POLITIKAL.ID - Kritik terhadap kualitas perbaikan jalan nasional di Kalimantan Timur kembali mengemuka. Wakil Ketua DPRD Kaltim, Ekti Imanuel, secara terbuka menyesalkan metode tambal sulam yang masih menjadi pendekatan utama dalam pemeliharaan jalan nasional, terutama di wilayah pedalaman seperti Kutai Barat dan Mahakam Ulu.
Menurut Ekti, kebijakan perbaikan jalan yang hanya bersifat sementara dan tidak menyeluruh justru memperburuk kondisi infrastruktur. Salah satu contoh paling mencolok adalah ruas Barong Tongkok–Mentiwan, yang merupakan jalur vital penghubung antarwilayah di pedalaman Kaltim.
“Kondisinya tidak pernah benar-benar pulih. Diperbaiki sebentar, rusak lagi. Ini karena perbaikannya setengah hati dan tidak menyeluruh,” tegas Ekti saat ditemui pada Rabu (21/5/2025).
Ia menyebut, pendekatan tambal sulam yang hanya menangani titik-titik tertentu berdasarkan Rencana Anggaran Biaya (RAB) tidak menyentuh akar persoalan.

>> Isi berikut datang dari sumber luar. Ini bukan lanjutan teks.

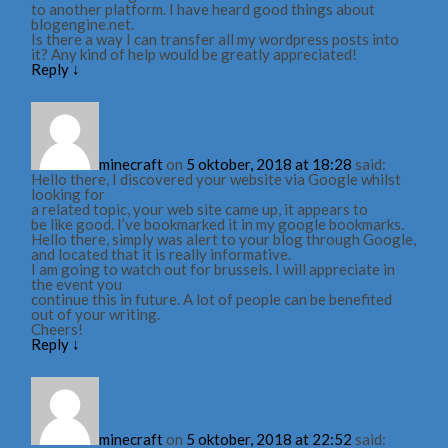
to another platform. I have heard good things about
blogengine.net.
Is there a way I can transfer all my wordpress posts into
it? Any kind of help would be greatly appreciated!
Reply
↓
minecraft
on
5 oktober, 2018 at 18:28
said:
Hello there, I discovered your website via Google whilst
looking for
a related topic, your web site came up, it appears to
be like good. I’ve bookmarked it in my google bookmarks.
Hello there, simply was alert to your blog through Google,
and located that it is really informative.
I am going to watch out for brussels. I will appreciate in
the event you
continue this in future. A lot of people can be benefited
out of your writing.
Cheers!
Reply
↓
minecraft
on
5 oktober, 2018 at 22:52
said: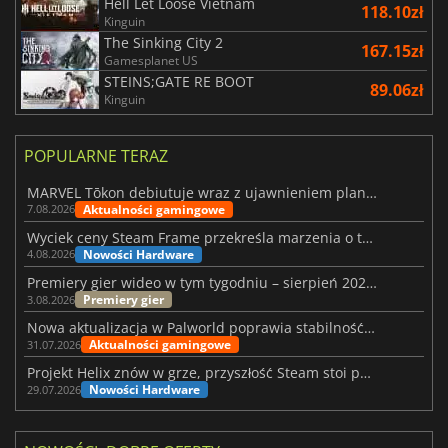
Hell Let Loose Vietnam
118.10zł
Kinguin
The Sinking City 2
167.15zł
Gamesplanet US
STEINS;GATE RE BOOT
89.06zł
Kinguin
POPULARNE TERAZ
MARVEL Tōkon debiutuje wraz z ujawnieniem planu rozwoju na pierwszy rok
Aktualności gamingowe
7.08.2026
Wyciek ceny Steam Frame przekreśla marzenia o tanim zestawie VR
Nowości Hardware
4.08.2026
Premiery gier wideo w tym tygodniu – sierpień 2026 r. (32. tydzień)
Premiery gier
3.08.2026
Nowa aktualizacja w Palworld poprawia stabilność Sunreach i walk z bossami
Aktualności gamingowe
31.07.2026
Projekt Helix znów w grze, przyszłość Steam stoi pod znakiem zapytania
Nowości Hardware
29.07.2026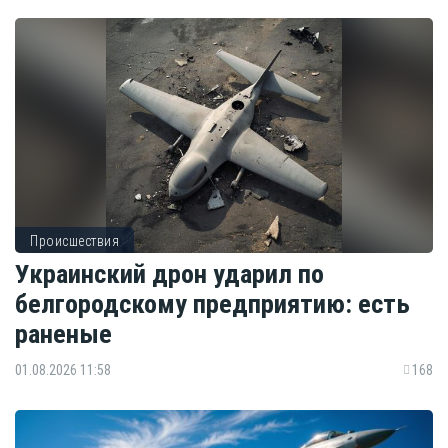
Происшествия
Украинский дрон ударил по
белгородскому предприятию: есть
раненые
01.08.2026 11:58
168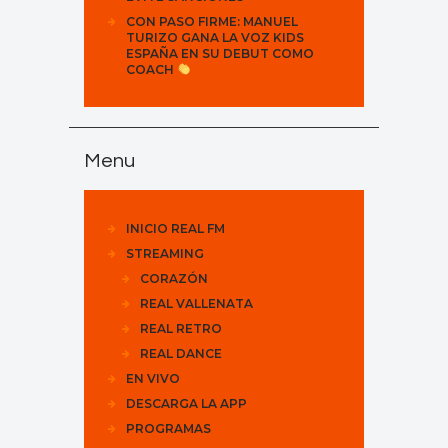
CON PASO FIRME: MANUEL
TURIZO GANA LA VOZ KIDS
ESPAÑA EN SU DEBUT COMO
COACH
Menu
INICIO REAL FM
STREAMING
CORAZÓN
REAL VALLENATA
REAL RETRO
REAL DANCE
EN VIVO
DESCARGA LA APP
PROGRAMAS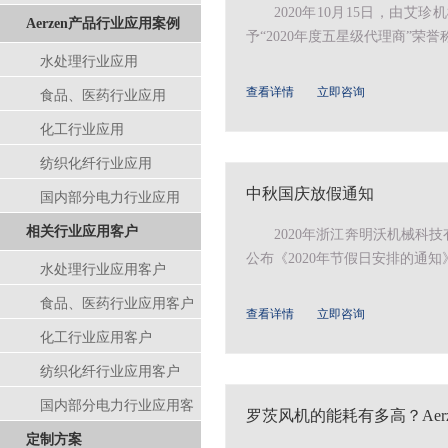
2020年10月15日，由
Aerzen产品行业应用案例
予“2020年度五星级代理商”荣誉
水处理行业应用
查看详情
立即咨询
食品、医药行业应用
化工行业应用
纺织化纤行业应用
中秋国庆放假通知
国内部分电力行业应用
相关行业应用客户
2020年浙江奔明沃机械
公布《2020年节假日安排的通知
水处理行业应用客户
食品、医药行业应用客户
查看详情
立即咨询
化工行业应用客户
纺织化纤行业应用客户
国内部分电力行业应用客
罗茨风机的能耗有多高？Aer
定制方案
户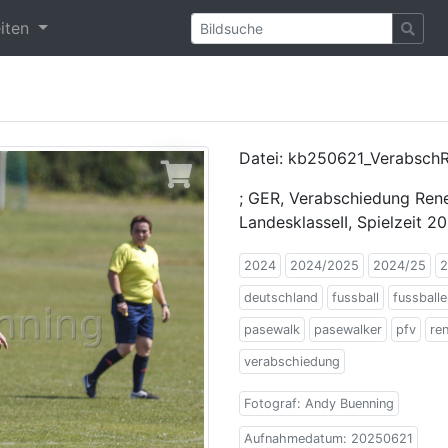
eiten
Datei: kb250621_Verabsch
; GER, Verabschiedung Rene
LandesklasseII, Spielzeit 
2024
2024/2025
2024/25
2
deutschland
fussball
fussballe
pasewalk
pasewalker
pfv
re
verabschiedung
Fotograf: Andy Buenning
Aufnahmedatum: 20250621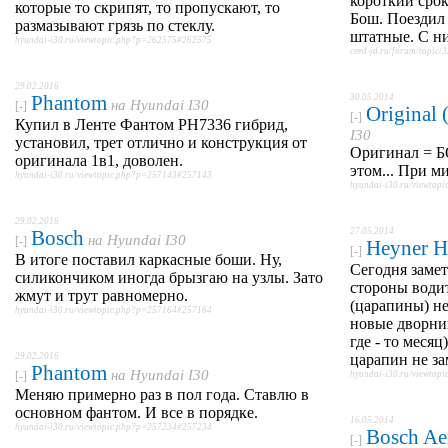
короткий срок
которые то скрипят, то пропускают, то
Бош. Поездил 
размазывают грязь по стеклу.
штатные. С ни
hyundai-i30.ru/viewtopic.php?p=262575#262575
ceed-jd.ru/forum/topic/3
29.02.2016
Phantom
30.05.2014
на
Hyundai I30
[-]
Original
[-]
Купил в Ленте Фантом PH7336 гибрид,
I30
установил, трет отлично и конструкция от
Оригинал = БО
оригинала 1в1, доволен.
этом... При ми
hyundai-i30.ru/viewtopic.php?p=257143#257143
hyundai-i30.ru/viewto
29.02.2016
Bosch
27.05.2014
на
Hyundai I30
[-]
Heyner H
[-]
В итоге поставил каркасные боши. Ну,
Сегодня замет
силикончиком иногда брызгаю на узлы. Зато
стороны водит
жмут и трут равномерно.
(царапины) не
hyundai-i30.ru/viewtopic.php?p=257164#257164
новые дворни
где - то месяц
29.02.2016
царапин не за
Phantom
на
Hyundai I30
[-]
hyundai-i30.ru/viewto
Меняю примерно раз в пол года. Ставлю в
основном фантом. И все в порядке.
16.05.2014
hyundai-i30.ru/viewtopic.php?p=257234#257234
Bosch Ae
[-]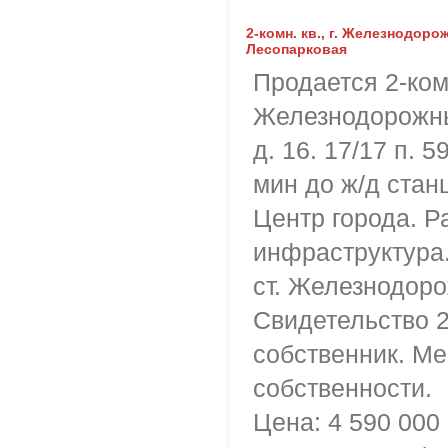
2-комн. кв., г. Железнодоро
Лесопарковая
Продается 2-комн
Железнодорожны
д. 16. 17/17 п. 5
мин до ж/д стан
Центр города. Р
инфраструктура.
ст. Железнодоро
Свидетельство 2
собственник. Ме
собственности.
Цена: 4 590 000 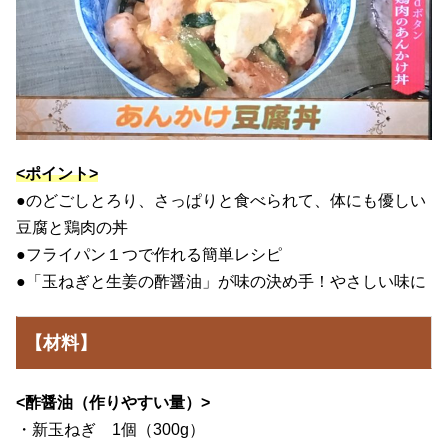
<ポイント>
●のどごしとろり、さっぱりと食べられて、体にも優しい
豆腐と鶏肉の丼
●フライパン１つで作れる簡単レシピ
●「玉ねぎと生姜の酢醤油」が味の決め手！やさしい味に
【材料】
<酢醤油（作りやすい量）>
・新玉ねぎ 1個（300g）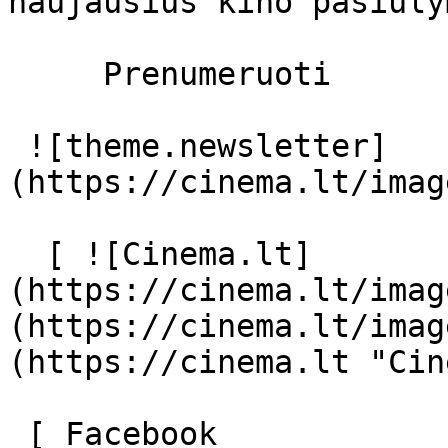
naujausius kino pasiūly
     Prenumeruoti     

 ![theme.newsletter]
(https://cinema.lt/imag
  [ ![Cinema.lt]
(https://cinema.lt/imag
(https://cinema.lt/imag
(https://cinema.lt "Cin
 [ Facebook 
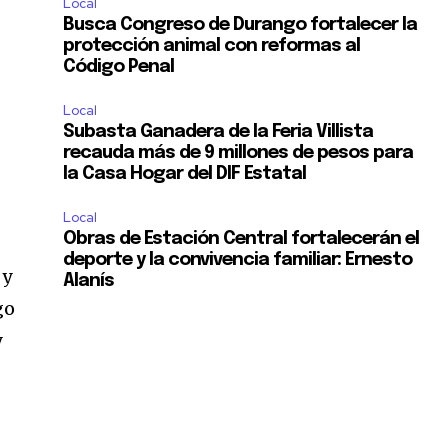
Local
Busca Congreso de Durango fortalecer la
protección animal con reformas al
Código Penal
Local
Subasta Ganadera de la Feria Villista
recauda más de 9 millones de pesos para
la Casa Hogar del DIF Estatal
Local
Obras de Estación Central fortalecerán el
deporte y la convivencia familiar: Ernesto
 y
Alanís
go
y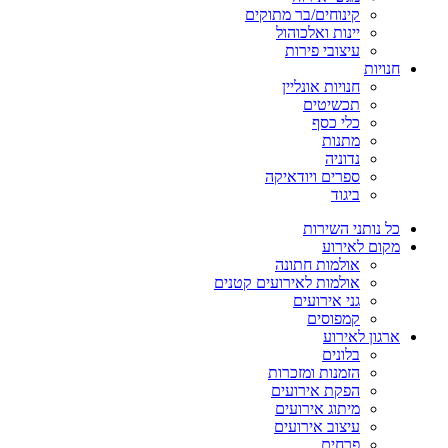
קינוחים/בר מתוקים
יינות ואלכוהול
עיצובי פירות
חנויות
חנויות אונליין
תכשיטים
כלי כסף
מתנות
נדוניה
ספרים ויודאיקה
ביגוד
כל נותני השירות
מקום לאירוע
אולמות חתונה
אולמות לאירועים קטנים
גני אירועים
קמפוסים
ארגון לאירוע
בלונים
הזמנות ומזכרות
הפקת אירועים
מיתוג אירועים
עיצוב אירועים
פרחים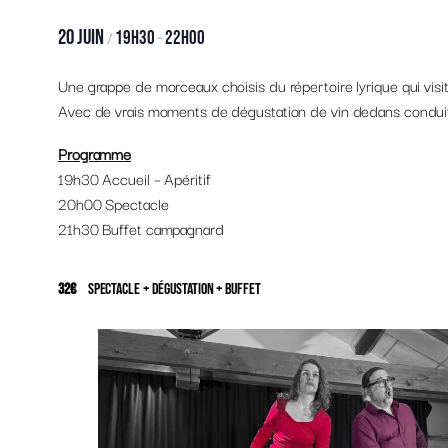
20 Juin
19h30
22h00
/
–
Une grappe de morceaux choisis du répertoire lyrique qui visite 
Avec de vrais moments de dégustation de vin dedans conduit p
Programme
19h30 Accueil – Apéritif
20h00 Spectacle
21h30 Buffet campagnard
32€
Spectacle + dégustation + buffet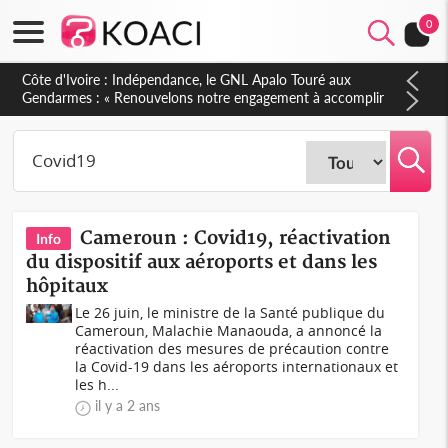
0
Côte d'Ivoire : Indépendance, le GNL Apalo Touré aux
Gendarmes : « Renouvelons notre engagement à accomplir
notre mission avec honneur, discipline, loyauté et
dévouement »
Cameroun : Covid19, réactivation
Info
du dispositif aux aéroports et dans les
hôpitaux
Le 26 juin, le ministre de la Santé publique du
Cameroun, Malachie Manaouda, a annoncé la
réactivation des mesures de précaution contre
la Covid-19 dans les aéroports internationaux et
les h...
il y a 2 ans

“Perbaikan dilakukan sepotong-sepotong, padahal kerusakannya bersifat menyeluruh. Akibatnya, kualitas jalan terus menurun dan masyarakat yang jadi korban,” sambung legislator asal daerah pemilihan Kutai Barat dan Mahakam Ulu itu.
Ekti menekankan bahwa masyarakat pedalaman sangat bergantung pada infrastruktur jalan nasional karena wilayah mereka tidak memiliki jalan provinsi sebagai alternatif. Hal ini menyebabkan kerusakan jalan berdampak langsung terhadap akses mobilitas warga, distribusi logistik, dan layanan publik.
“Kita tidak punya alternatif lain. Maka, kalau perbaikannya asal-asalan, masyarakat kami yang paling menderita,” ujarnya dengan nada kecewa.
Melihat kondisi ini, Ekti mendorong agar pemerintah pusat melalui Balai Besar Pelaksanaan Jalan Nasional (BBPJN) segera mengubah pendekatan. Ia mengusulkan sistem kontrak multiyears agar penanganan jalan bisa dilakukan secara bertahap namun menyeluruh dan berkelanjutan, tidak bergantung pada anggaran tahunan yang kerap terbatas.
“Dengan multiyears, kita bisa merencanakan proyek dengan lebih serius, menyeluruh, dan tidak setiap tahun dimulai dari nol,” kata Ekti.
Pemerintah pusat, lanjutnya, sudah mengalokasikan anggaran sebesar Rp900 miliar untuk perbaikan ruas Barong Tongkok–Mentiwan. Proyek tersebut dijadwalkan mulai dikerjakan pada pertengahan 2025 hingga 2027. Namun, Ekti mengingatkan agar anggaran besar itu tidak digunakan secara setengah-setengah.
Selain ruas utama itu, beberapa jalur lain seperti Simpang Blusu, Simpang Damai, SP1 Muara Gusi, hingga Muara Gusi–Simpang Kalteng juga diusulkan masuk dalam skema penanganan nasional. Namun ia menegaskan, prioritas utama tetap harus diberikan pada jalur Barong Tongkok–Mentiwan karena fungsinya yang sangat vital.
Sebagai wakil rakyat, Ekti berkomitmen mengawal pembangunan jalan di wilayah pedalaman dan terus mendorong perhatian serius dari pemerintah pusat.
“Ini soal keadilan pembangunan. Jangan biarkan masyarakat pedalaman terus tertinggal hanya karena infrastruktur tak kunjung layak,” pungkasnya.